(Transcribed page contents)
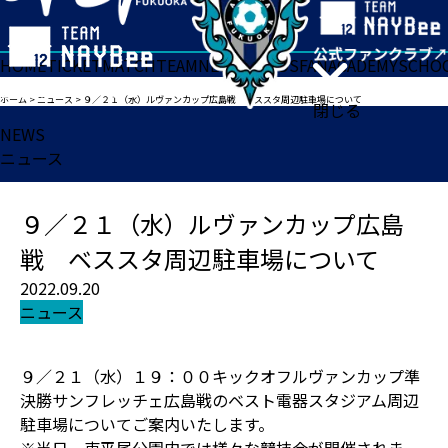
HOME
TICKET
MATCH
TEAM
NEWS
GOODS
FAN
ACADEMY
SCHO
ホーム
>
ニュース
>
９／２１（水）ルヴァンカップ広島戦 ベススタ周辺駐車場について
閉じる
NEWS
ニュース
９／２１（水）ルヴァンカップ広島
戦 ベススタ周辺駐車場について
2022.09.20
ニュース
９／２１（水）１９：００キックオフルヴァンカップ準
決勝サンフレッチェ広島戦のベスト電器スタジアム周辺
駐車場についてご案内いたします。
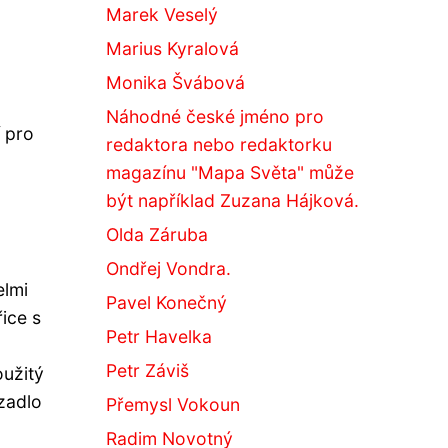
Marek Veselý
Marius Kyralová
Monika Švábová
Náhodné české jméno pro
 pro
redaktora nebo redaktorku
magazínu "Mapa Světa" může
být například Zuzana Hájková.
Olda Záruba
Ondřej Vondra.
elmi
Pavel Konečný
ice s
Petr Havelka
Petr Záviš
oužitý
azadlo
Přemysl Vokoun
Radim Novotný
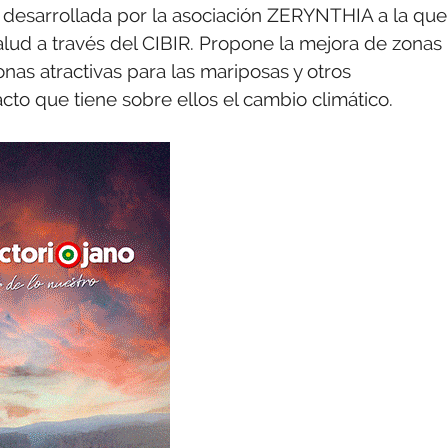
al desarrollada por la asociación ZERYNTHIA a la que
lud a través del CIBIR. Propone la mejora de zonas
onas atractivas para las mariposas y otros
cto que tiene sobre ellos el cambio climático.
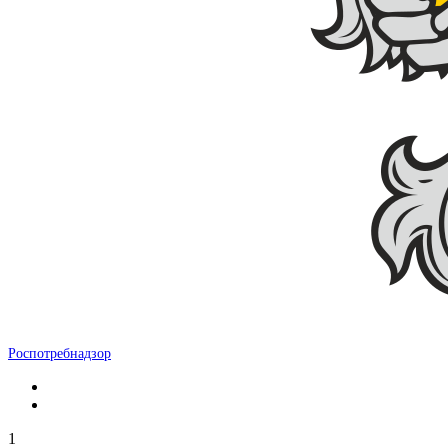
Роспотребнадзор
1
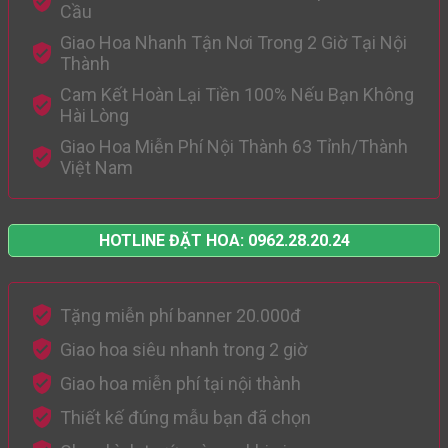
Cầu
Giao Hoa Nhanh Tận Nơi Trong 2 Giờ Tại Nội
Thành
Cam Kết Hoàn Lại Tiền 100% Nếu Bạn Không
Hài Lòng
Giao Hoa Miễn Phí Nội Thành 63 Tỉnh/Thành
Việt Nam
HOTLINE ĐẶT HOA: 0962.28.20.24
Tặng miễn phí banner 20.000đ
Giao hoa siêu nhanh trong 2 giờ
Giao hoa miễn phí tại nội thành
Thiết kế đúng mẫu bạn đã chọn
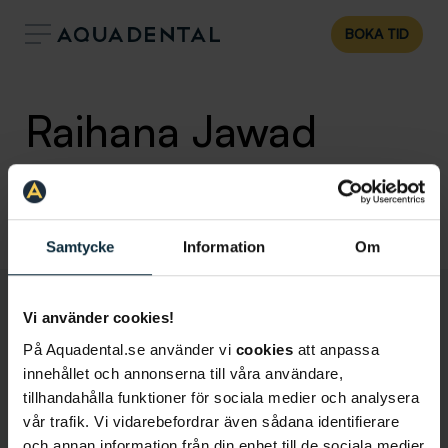
BOKA TID
Raihana Jawad
Tandhygienist
Klinik:
Tandläkare Borås
Samtycke
Information
Om
Vi använder cookies!
På Aquadental.se använder vi
cookies
att anpassa
innehållet och annonserna till våra användare,
tillhandahålla funktioner för sociala medier och analysera
vår trafik. Vi vidarebefordrar även sådana identifierare
och annan information från din enhet till de sociala medier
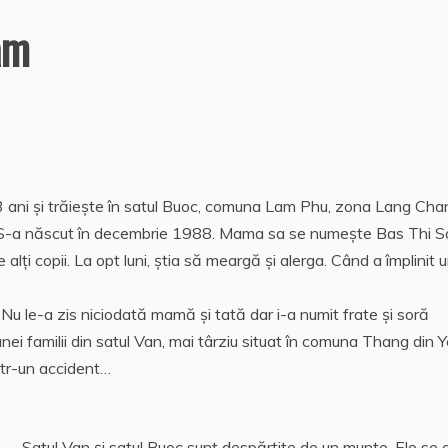
am
 ani şi trăieşte în satul Buoc, comuna Lam Phu, zona Lang Cha
. S-a născut în decembrie 1988. Mama sa se numeşte Bas Thi S
alţi copii. La opt luni, ştia să meargă şi alerga. Când a împlinit u
. Nu le-a zis niciodată mamă şi tată dar i-a numit frate şi soră
ei familii din satul Van, mai târziu situat în comuna Thang din Y
ntr-un accident…
Satul Van şi satul Buoc sunt despărţite de un munte. Ele se 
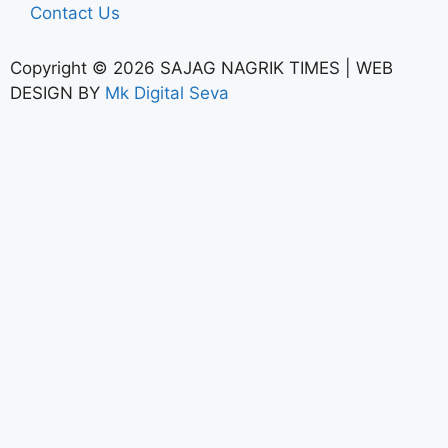
Contact Us
Copyright © 2026 SAJAG NAGRIK TIMES | WEB
DESIGN BY
Mk Digital Seva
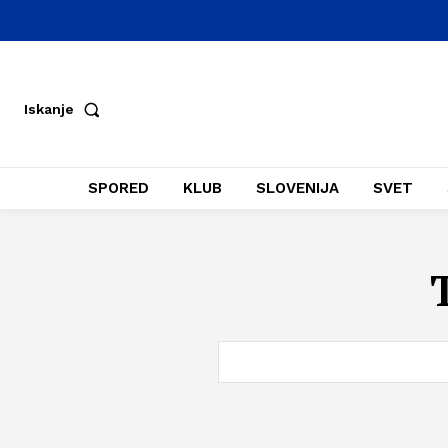
Iskanje
SPORED
KLUB
SLOVENIJA
SVET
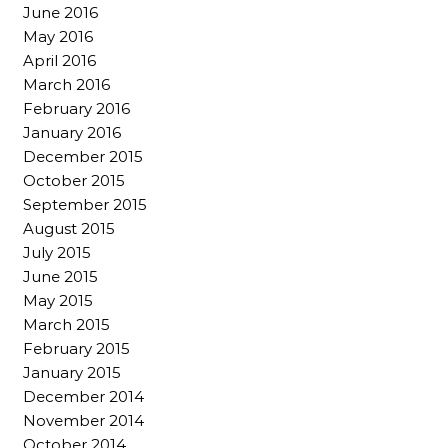
June 2016
May 2016
April 2016
March 2016
February 2016
January 2016
December 2015
October 2015
September 2015
August 2015
July 2015
June 2015
May 2015
March 2015
February 2015
January 2015
December 2014
November 2014
October 2014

**About this task**
Every line of the data above that includes "sociala" should be listed.

**Your response**
tillhandahålla funktioner för sociala medier och analysera
och annan information från din enhet till de sociala medier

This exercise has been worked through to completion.